Thermogravimetric analysis (TGA) curves of OPS-CO2H (oxidized porous silicon with carboxylic acid functional surface), ads-OPS:DNR (oxidized porous silicon particles containing physically adsorbed daunorubicin), and cov-OPS:DNR (oxidized porous silicon particles containing daunorubicin covalently attached to the pore walls as described in the text). Weight percent is reported relative to initial weight of sample, prior to heating. The initial decrease in weight at 120°C is attributed to the loss of water from the sample.
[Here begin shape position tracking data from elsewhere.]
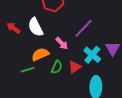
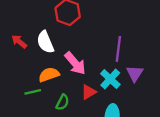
purple line: (84, 28) -> (118, 49), moved, turned -40
pink arrow: (62, 43) -> (75, 63), size x1.5
green semicircle: (57, 67) -> (62, 102), moved

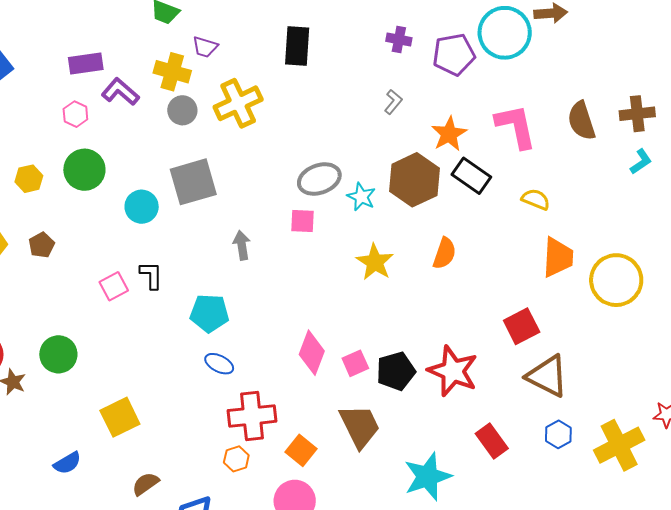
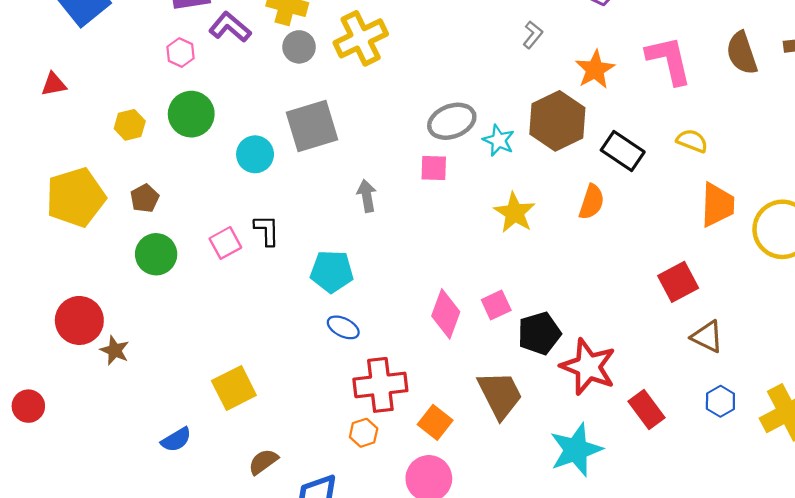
black rectangle: (471, 176) -> (623, 151), moved
green circle: (58, 354) -> (156, 254), moved
pink square: (355, 363) -> (496, 305), moved
red star: (453, 371) -> (588, 367), moved
brown triangle: (547, 376) -> (707, 337), size x0.7

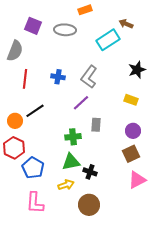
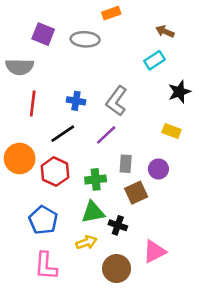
cyan rectangle: (108, 40) -> (155, 60), moved, size x0.7
gray semicircle: (15, 51) -> (20, 67), turned 70
black line: (35, 111) -> (63, 134), moved
orange circle: (15, 121) -> (20, 159), size x1.5
purple circle: (133, 131) -> (158, 169), moved
red hexagon: (14, 148) -> (55, 172), moved
brown square: (131, 154) -> (136, 193), moved
pink triangle: (137, 180) -> (155, 252), moved

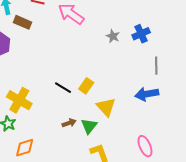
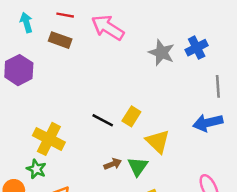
brown rectangle: (22, 22) -> (60, 40), moved
gray star: (113, 36) -> (162, 53), size x1.5

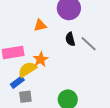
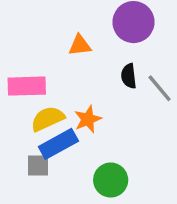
orange star: (41, 59) -> (88, 119), moved
blue rectangle: (17, 82) -> (58, 144), moved, size x1.5

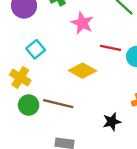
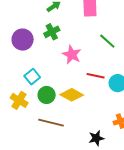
green circle: (29, 105) -> (47, 95), moved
The decrease in weight observed from 120°C to 600°C is attributed to the organic functionalization and the drug loaded into the particles. The weight loss difference obtained by subtraction between particles before (OPS-CO2H) and after drug loading (ads-OPS:DNR or cov-OPS:DNR) accounts exclusively for the organic matter corresponding to the drug loaded into the particles.
Figure 4. 
 
Thermogravimetric analysis (TGA) curves of OPS-CO2H (oxidized porous silicon with carboxylic acid functional surface), ads-OPS:DNR (oxidized porous silicon particles containing physically adsorbed daunorubicin), and cov-OPS:DNR (oxidized porous silicon particles containing daunorubicin covalently attached to the pore walls as described in the text). Weight percent is reported relative to initial weight of sample, prior to heating. The initial decrease in weight at 120°C is attributed to the loss of water from the sample. The decrease in weight observed from 120°C to 600°C is attributed to the organic functionalization and the drug loaded into the particles. The weight loss difference obtained by subtraction between particles before (OPS-CO2H) and after drug loading (ads-OPS:DNR or cov-OPS:DNR) accounts exclusively for the organic matter corresponding to the drug loaded into the particles.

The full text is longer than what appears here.